In classical society, rhetoric was an activity, one that was in essence "performed." Detailing how athletics came to be rhetoric's "twin art" in the bodily aspects of learning and performance, Bodily Arts draws on diverse orators and philosophers such as Isocrates, Demosthenes, and Plato, as well as medical treatises and a wealth of artifacts from the time, including statues and vases.

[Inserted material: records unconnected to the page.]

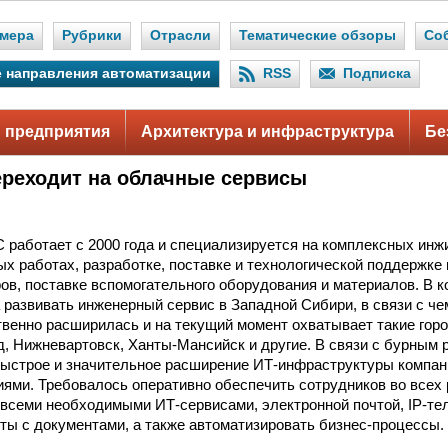
мера
Рубрики
Отрасли
Тематические обзоры
Со
 направления автоматизации
RSS
Подписка
 предприятия
Архитектура и инфраструктура
Бе
реходит на облачные сервисы
работает с 2000 года и специализируется на комплексных инж
ых работах, разработке, поставке и технологической поддержк
ов, поставке вспомогательного оборудования и материалов. В к
 развивать инженерный сервис в Западной Сибири, в связи с ч
венно расширилась и на текущий момент охватывает такие горо
ад, Нижневартовск, Ханты-Мансийск и другие. В связи с бурным 
быстрое и значительное расширение ИТ-инфраструктуры компа
ями. Требовалось оперативно обеспечить сотрудников во всех
всеми необходимыми ИТ-сервисами, электронной почтой, IP-те
ты с документами, а также автоматизировать бизнес-процессы.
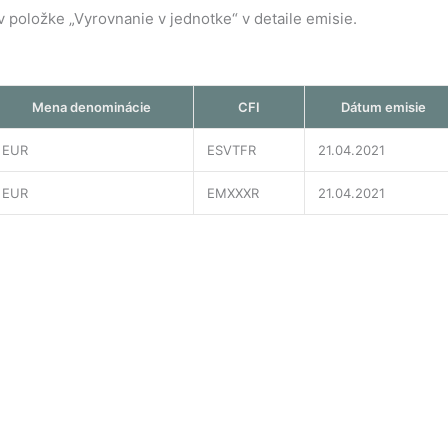
položke „Vyrovnanie v jednotke“ v detaile emisie.
Mena denominácie
CFI
Dátum emisie
EUR
ESVTFR
21.04.2021
EUR
EMXXXR
21.04.2021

Debra Hawhee's insightful study spotlights the notion of a classical gymnasium as the location for a habitual "mingling" of athletic and rhetorical performances, and the use of ancient athletic instruction to create rhetorical training based on rhythm, repetition, and response. Presenting her data against the backdrop of a broad cultural perspective rather than a narrow disciplinary one, Hawhee presents a pioneering interpretation of Greek civilization from the sixth, fifth, and fourth centuries BCE by observing its citizens in action.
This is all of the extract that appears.